GoodReads Synopsis: Natalie, a young art student in New York City, is struggling to pay her bills when a friend makes a suggestion: Why not go online and find a sugar daddy—a wealthy, older man who will pay her for dates, and even give her a monthly allowance? Lots of girls do it, Nat learns. All that’s required is to look pretty and hang on his every word. Sexual favours are optional.

Though more than thirty years her senior, Gabe, a handsome corporate finance attorney, seems like the perfect candidate, and within a month, they are madly in love. At least, Nat is…Gabe already has a family, whom he has no intention of leaving.

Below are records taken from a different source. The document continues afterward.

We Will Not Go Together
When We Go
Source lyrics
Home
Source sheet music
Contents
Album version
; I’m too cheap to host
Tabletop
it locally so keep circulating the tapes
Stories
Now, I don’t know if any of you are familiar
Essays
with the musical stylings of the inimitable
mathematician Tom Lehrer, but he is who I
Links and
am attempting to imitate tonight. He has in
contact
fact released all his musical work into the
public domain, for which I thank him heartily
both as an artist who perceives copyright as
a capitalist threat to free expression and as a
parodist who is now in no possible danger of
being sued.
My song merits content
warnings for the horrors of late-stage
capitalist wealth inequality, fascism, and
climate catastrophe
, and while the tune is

So when he abruptly ends things, Nat can’t let go. She begins drinking heavily and stalking him: watching him at work, spying on his wife, even befriending his daughter, who is not much younger than she is. But Gabe’s not about to let his sugar baby destroy his perfect life. What was supposed to be a mutually beneficial arrangement devolves into a nightmare of deception, obsession, and, when a body is found near Gabe’s posh Upper East Side apartment, murder.

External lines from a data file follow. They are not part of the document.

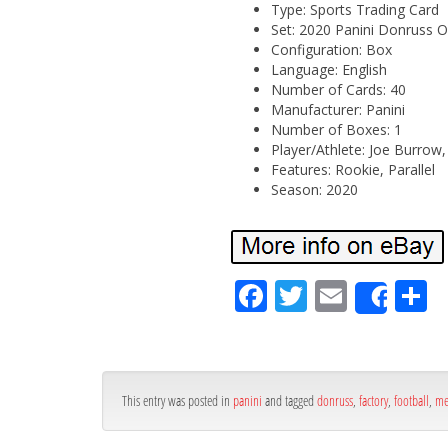
Type: Sports Trading Card
Set: 2020 Panini Donruss O
Configuration: Box
Language: English
Number of Cards: 40
Manufacturer: Panini
Number of Boxes: 1
Player/Athlete: Joe Burrow,
Features: Rookie, Parallel
Season: 2020
Fa
Tw
Em
S
Shar
ce
itt
ail
ar
bo
er
e
ok
This entry was posted in
panini
and tagged
donruss
,
factory
,
football
,
me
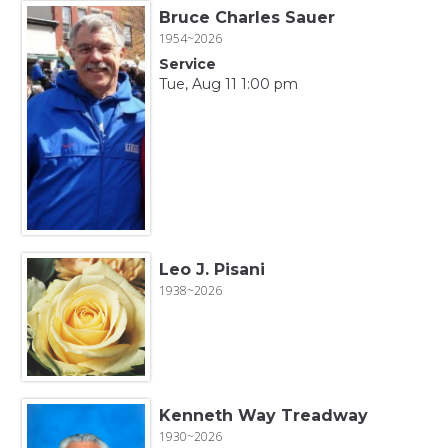
Bruce Charles Sauer
1954~2026
Service
Tue, Aug 11 1:00 pm
Leo J. Pisani
1938~2026
Kenneth Way Treadway
1930~2026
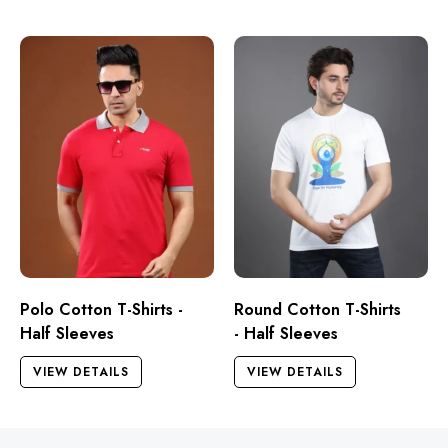
Polo Cotton T-Shirts -
Round Cotton T-Shirts
Half Sleeves
- Half Sleeves
VIEW DETAILS
VIEW DETAILS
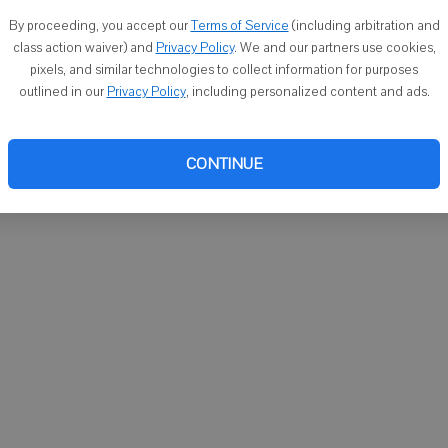
You ca
By proceeding, you accept our
Terms of Service
(including arbitration and
email
class action waiver) and
Privacy Policy
. We and our partners use cookies,
pixels, and similar technologies to collect information for purposes
outlined in our
Privacy Policy
, including personalized content and ads.
CONTINUE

Review: This was the first book I’ve read from Robyn Harding. The whole concept of sugar daddy / sugar baby relationships in this book was truly fascinating to read. Robyn’s writing style intrigues you from page one and you can’t put it down. However, half way through, the book did feel a bit predictable to me. I liked how we were able to see the perspectives of Natalie (sugar baby) and Gabe (sugar daddy), but I was craving more of the first person alternative narrations in this novel. I was also curious to learn more of Celeste (Gabe’s wife) perspective more in the book instead. If you like domestic thrillers, then you should check this one out.

Rating: 3/5

Review: How to Hack a Heartbreak

How to Hack a Heartbreak by Kristin Rockaway

Publication Date: 7/30/19

Publisher: Harlequin – Graydon House

Rating: 2/5

Disclaimer: I received a free advanced digital copy of this book from Harlequin – Graydon House in exchange for my honest opinion. This has no effect on my opinion, review, or rating.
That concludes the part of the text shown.